Stored records

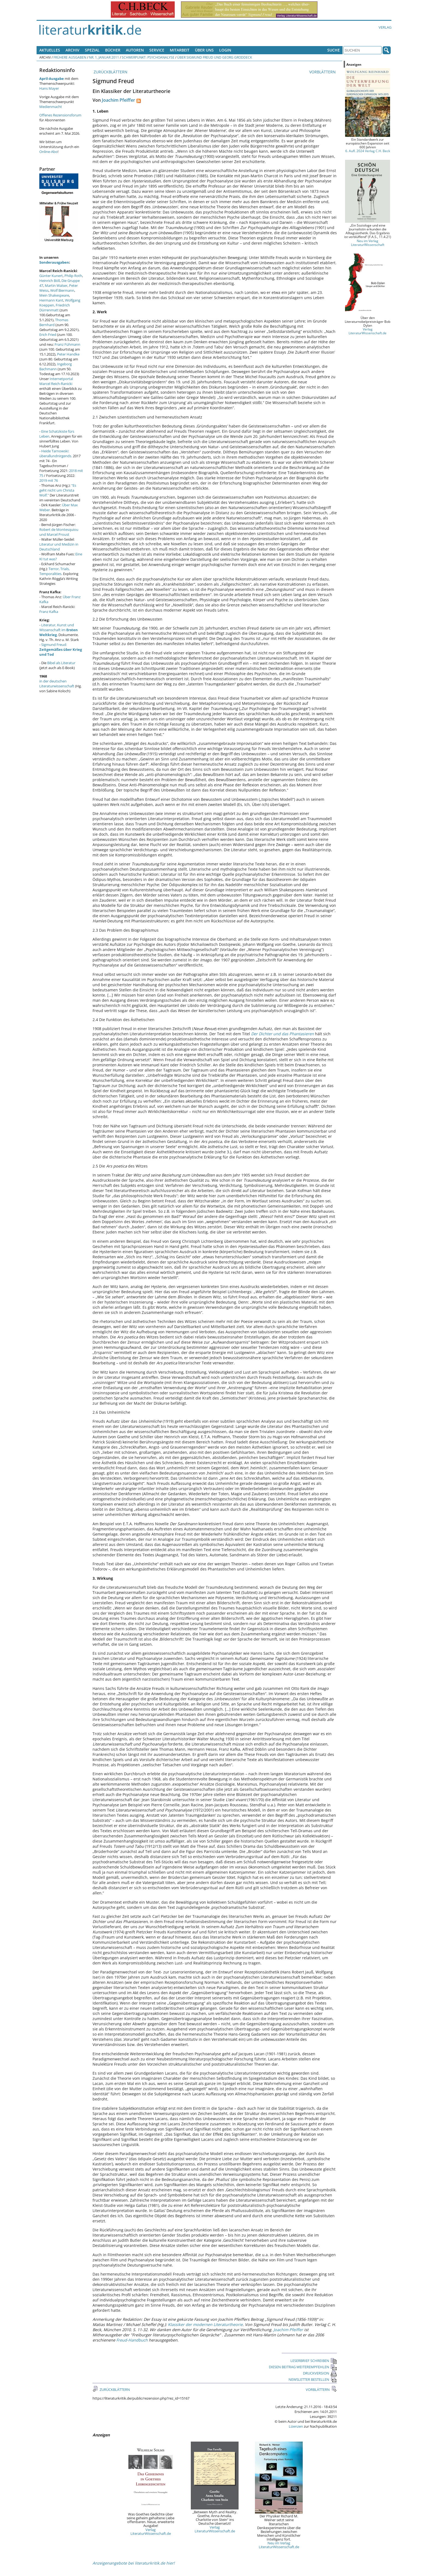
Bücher (112, 50)
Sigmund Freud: (60, 649)
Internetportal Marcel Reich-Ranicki (56, 381)
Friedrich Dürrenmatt (54, 307)
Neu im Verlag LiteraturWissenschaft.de (279, 2545)
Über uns (204, 50)
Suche (333, 50)
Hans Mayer (49, 88)
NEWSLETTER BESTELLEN (313, 2379)
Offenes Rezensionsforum (60, 115)
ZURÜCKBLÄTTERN (110, 71)
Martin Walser (56, 285)
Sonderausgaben (54, 262)
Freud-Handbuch (132, 2340)
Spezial (92, 50)
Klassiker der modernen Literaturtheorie (205, 2324)
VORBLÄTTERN (323, 71)
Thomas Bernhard (53, 322)
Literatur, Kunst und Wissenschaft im (58, 629)
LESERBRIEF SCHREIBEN (313, 2360)
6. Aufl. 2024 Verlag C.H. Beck (367, 151)
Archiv (72, 50)
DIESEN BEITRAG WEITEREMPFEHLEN (303, 2366)
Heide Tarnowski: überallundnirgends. (55, 453)
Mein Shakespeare (54, 295)
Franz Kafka (48, 611)
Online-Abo (48, 151)
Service (156, 50)
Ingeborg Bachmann (55, 366)
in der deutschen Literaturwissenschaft (56, 683)
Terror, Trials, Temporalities (54, 571)
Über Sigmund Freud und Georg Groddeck (214, 57)
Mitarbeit (179, 50)
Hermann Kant (51, 300)
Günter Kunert (51, 275)
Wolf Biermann (62, 290)
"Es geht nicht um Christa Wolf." (57, 490)
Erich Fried (47, 334)
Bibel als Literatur (61, 662)
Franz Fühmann (67, 344)
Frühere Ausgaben (70, 57)
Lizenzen (296, 2426)
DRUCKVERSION (320, 2373)
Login (225, 50)
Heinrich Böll (49, 280)
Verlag (385, 27)
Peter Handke (68, 354)
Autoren (135, 50)
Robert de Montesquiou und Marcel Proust (58, 532)
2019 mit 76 (48, 480)
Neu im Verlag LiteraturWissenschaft (367, 243)
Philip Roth (73, 275)
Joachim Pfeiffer (118, 100)
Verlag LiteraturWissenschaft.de (150, 2531)
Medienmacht (50, 106)
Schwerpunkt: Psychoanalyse (148, 57)
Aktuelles (49, 50)
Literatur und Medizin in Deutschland (58, 547)
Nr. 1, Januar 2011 (104, 57)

**PROMPT**
Restate every record above word for word, without images.

**PROBLEM SOLUTION**
Bücher (112, 50)
Sigmund Freud: (60, 649)
Internetportal Marcel Reich-Ranicki (56, 381)
Friedrich Dürrenmatt (54, 307)
Neu im Verlag LiteraturWissenschaft.de (279, 2545)
Über uns (204, 50)
Suche (333, 50)
Hans Mayer (49, 88)
NEWSLETTER BESTELLEN (313, 2379)
Offenes Rezensionsforum (60, 115)
ZURÜCKBLÄTTERN (110, 71)
Martin Walser (56, 285)
Sonderausgaben (54, 262)
Freud-Handbuch (132, 2340)
Spezial (92, 50)
Klassiker der modernen Literaturtheorie (205, 2324)
VORBLÄTTERN (323, 71)
Thomas Bernhard (53, 322)
Literatur, Kunst und Wissenschaft im (58, 629)
LESERBRIEF SCHREIBEN (313, 2360)
6. Aufl. 2024 Verlag C.H. Beck (367, 151)
Archiv (72, 50)
DIESEN BEITRAG WEITEREMPFEHLEN (303, 2366)
Heide Tarnowski: überallundnirgends. (55, 453)
Mein Shakespeare (54, 295)
Franz Kafka (48, 611)
Online-Abo (48, 151)
Service (156, 50)
Ingeborg Bachmann (55, 366)
in der deutschen Literaturwissenschaft (56, 683)
Terror, Trials, Temporalities (54, 571)
Über Sigmund Freud und Georg Groddeck (214, 57)
Mitarbeit (179, 50)
Hermann Kant (51, 300)
Günter Kunert (51, 275)
Wolf Biermann (62, 290)
"Es geht nicht um Christa Wolf." (57, 490)
Erich Fried (47, 334)
Bibel als Literatur (61, 662)
Franz Fühmann (67, 344)
Frühere Ausgaben (70, 57)
Lizenzen (296, 2426)
DRUCKVERSION (320, 2373)
Login (225, 50)
Heinrich Böll (49, 280)
Verlag (385, 27)
Peter Handke (68, 354)
Autoren (135, 50)
Robert de Montesquiou und Marcel Proust (58, 532)
2019 mit 76 (48, 480)
Neu im Verlag LiteraturWissenschaft (367, 243)
Philip Roth (73, 275)
Joachim Pfeiffer (118, 100)
Verlag LiteraturWissenschaft.de (150, 2531)
Medienmacht (50, 106)
Schwerpunkt: Psychoanalyse (148, 57)
Aktuelles (49, 50)
Literatur und Medizin in Deutschland (58, 547)
Nr. 1, Januar 2011 (104, 57)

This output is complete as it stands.